To establish posts through that great wilderness, now tenanted only by a few white settlers, Hudson's Bay traders and other traders who dealt in poison-whiskey with nomadic bands of Indians; and from these posts to enforce over every yard of that immensity the laws of Canada—that was their task. They played the dual role of soldier-pioneers.

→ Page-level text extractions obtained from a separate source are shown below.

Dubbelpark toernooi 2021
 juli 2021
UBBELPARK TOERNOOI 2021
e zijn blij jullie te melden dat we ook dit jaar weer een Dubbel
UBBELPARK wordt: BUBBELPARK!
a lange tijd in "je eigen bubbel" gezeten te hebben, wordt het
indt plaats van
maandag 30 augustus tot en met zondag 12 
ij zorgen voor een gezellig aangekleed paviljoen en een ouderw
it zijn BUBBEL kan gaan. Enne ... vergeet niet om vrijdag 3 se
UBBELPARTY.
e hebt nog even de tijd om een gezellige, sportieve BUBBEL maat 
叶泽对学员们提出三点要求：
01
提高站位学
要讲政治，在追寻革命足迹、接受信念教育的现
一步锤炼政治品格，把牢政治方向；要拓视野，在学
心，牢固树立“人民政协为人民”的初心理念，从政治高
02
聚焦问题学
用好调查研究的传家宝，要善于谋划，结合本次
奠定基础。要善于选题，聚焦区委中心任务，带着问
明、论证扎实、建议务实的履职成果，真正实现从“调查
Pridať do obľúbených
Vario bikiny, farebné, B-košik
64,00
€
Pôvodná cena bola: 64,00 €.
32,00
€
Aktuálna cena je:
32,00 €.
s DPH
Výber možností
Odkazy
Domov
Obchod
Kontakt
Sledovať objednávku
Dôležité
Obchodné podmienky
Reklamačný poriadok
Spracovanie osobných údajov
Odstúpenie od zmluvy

But they were soldiers and soldiers only in the routine that governed them in camp and on the march. From dawn to dusk, each day slipped easily by. The advance led them over mile on mile of wind-swept prairie blazing with wild flowers, trilling with the songs of birds and insects, dappled with sun and shadow, sweetly perfumed, a hundred tales of hoof and claw on its broad surface and the cloudless sky above. Sunset, when the tired teams halted, the tents sprang up, the wagons marshalled themselves into line abreast, the scouts and guards came loping in and the smoke of cooking fires arose—sunset, when the glories of the Kingdom of Heaven flamed for a moment in the dusk, was an hour of splendor. Then, after supper, the older officers told them strange stories, they sang choruses to the accompaniment of mouth-organ, concertina or violin, and the happy half-breed drivers danced the Red River jig on a special door they carried in the carts. Coffee followed and a general departure to the tents; more laughing as all hands settled down for the night; and so they came to the last bugle-call of a day punctuated by bugle-calls, 'Lights Out' quivered dolefully through the lines, the orange cones of glowing canvas vanished one by one and the deep silence of night in vast spaces, broken only by the occasional stamping of restless horses, descended on the camp, leaving the sentries to watch the stars alone.

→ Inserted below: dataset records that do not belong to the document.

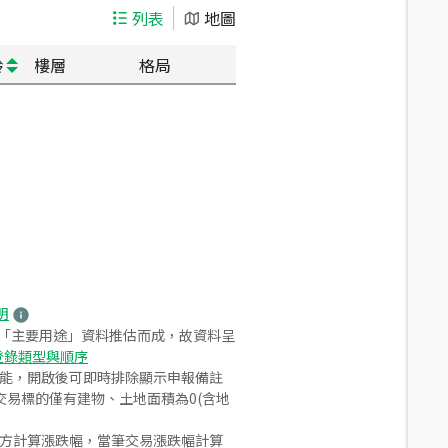
列表
地圖
齡
樓層
格局
明
之「主要用途」資料推估而成，故資料呈
登錄類型與順序
功能，開啟後可即時排除顯示申報備註
易標的僅有建物、土地面積為0(含地
合方計算漲跌幅，當筆交易漲跌幅計算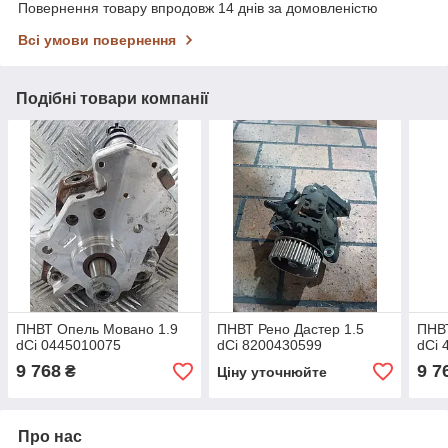
Повернення товару впродовж 14 днів за домовленістю
Всі умови повернення
Подібні товари компанії
ПНВТ Опель Мовано 1.9
ПНВТ Рено Дастер 1.5
ПНВ
dCi 0445010075
dCi 8200430599
dCi 
9 768
9 7
₴
Ціну уточнюйте
Про нас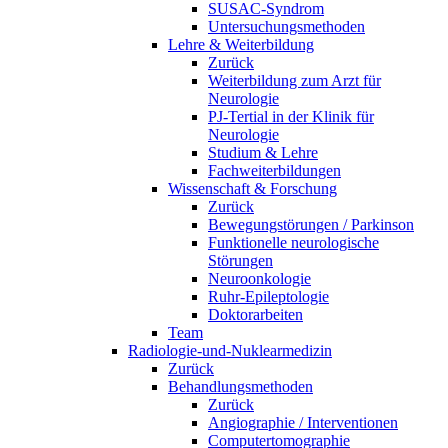
SUSAC-Syndrom
Untersuchungsmethoden
Lehre & Weiterbildung
Zurück
Weiterbildung zum Arzt für
Neurologie
PJ-Tertial in der Klinik für
Neurologie
Studium & Lehre
Fachweiterbildungen
Wissenschaft & Forschung
Zurück
Bewegungstörungen / Parkinson
Funktionelle neurologische
Störungen
Neuroonkologie
Ruhr-Epileptologie
Doktorarbeiten
Team
Radiologie-und-Nuklearmedizin
Zurück
Behandlungsmethoden
Zurück
Angiographie / Interventionen
Computertomographie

There was plenty of hard work and much discomfort, rising towards the end, for some of them, to real hardship. But they were young and as keen and vigorous as steel blades. They cheerfully stood it all.
Hector preferred duty with the advance-guard or scouts to anything else. There was much more to see and do there, and courage, strength and intense vigilance were essential. Many useful lessons were to be learned in front and, above all, the teacher was the finest scout, the wisest plainsman, the surest horseman in the column, old in Indian fighting, versed in all the legends of the country, knowing the Indians as a mother knows her children and the prairies as a postman knows his beat. Though usually silent and distant, this giant seemed to take a fancy to Hector and unbent to him always. After a time they made a custom of riding together. He was guide and interpreter; a quarter breed; and Martin Brent his name.
Old Martin told Hector everything he knew, and started him fairly off towards being one of the best men in the Force.
As they moved forward, week by week, through sun and storm, intense heat, dead calm, cold rain and blustering wind, the country changed. The wide levels of plain dotted with small bushes became little ridges, sharp bluffs and rounded hills. Then a maze of rivers appeared before them, running in all directions but Martin led them unerringly through. Next came a bolder roll of prairie, with wider valleys and steeper, larger crests, sweeping on again to blend with the confused jumble of foot-hills which fringe the Rocky Mountains. The Commissioner at last turned back Eastward. The Assistant-Commissioner pushed on, Hector's division with him. Indians hovered restlessly on their flanks and came to visit them with tokens of friendship. Not a shot was fired against them. Once they passed through immense herds of buffalo, covering the plains for miles like a restless sea, the rear-guard of a tribe fast disappearing. At last the long-expected mountains rose in the Assistant-Commissioner's path, marking the limits of their journey, a line of blanketed chiefs, a ridge of wintry sea hurling silvery crests against long palisades of angry sunset.
Here they halted and prepared to build their barracks, the great trek ended.
A thousand miles, or little less, had been covered since they left Dufferin. In their trail blossomed flowers of law and order. The wilderness became a Land of Promise as they passed. Today the iron road, laden with the traffic of a continent, gleams where their wagons rolled. Prosperous farms rise everywhere on the expanse which to them was only an Indian hunting-ground. Young towns stand where they pitched their lonely tents. Proud cities blaze and thunder where they built their lonely forts and in peace and ease a People reap the harvest sown by them in peril and privation.
III
Before winter took full command the barracks were built—rough cabins, enclosed in a stockade—and the Flag hoisted. They christened the place Fort Macleod, in honour of their chief.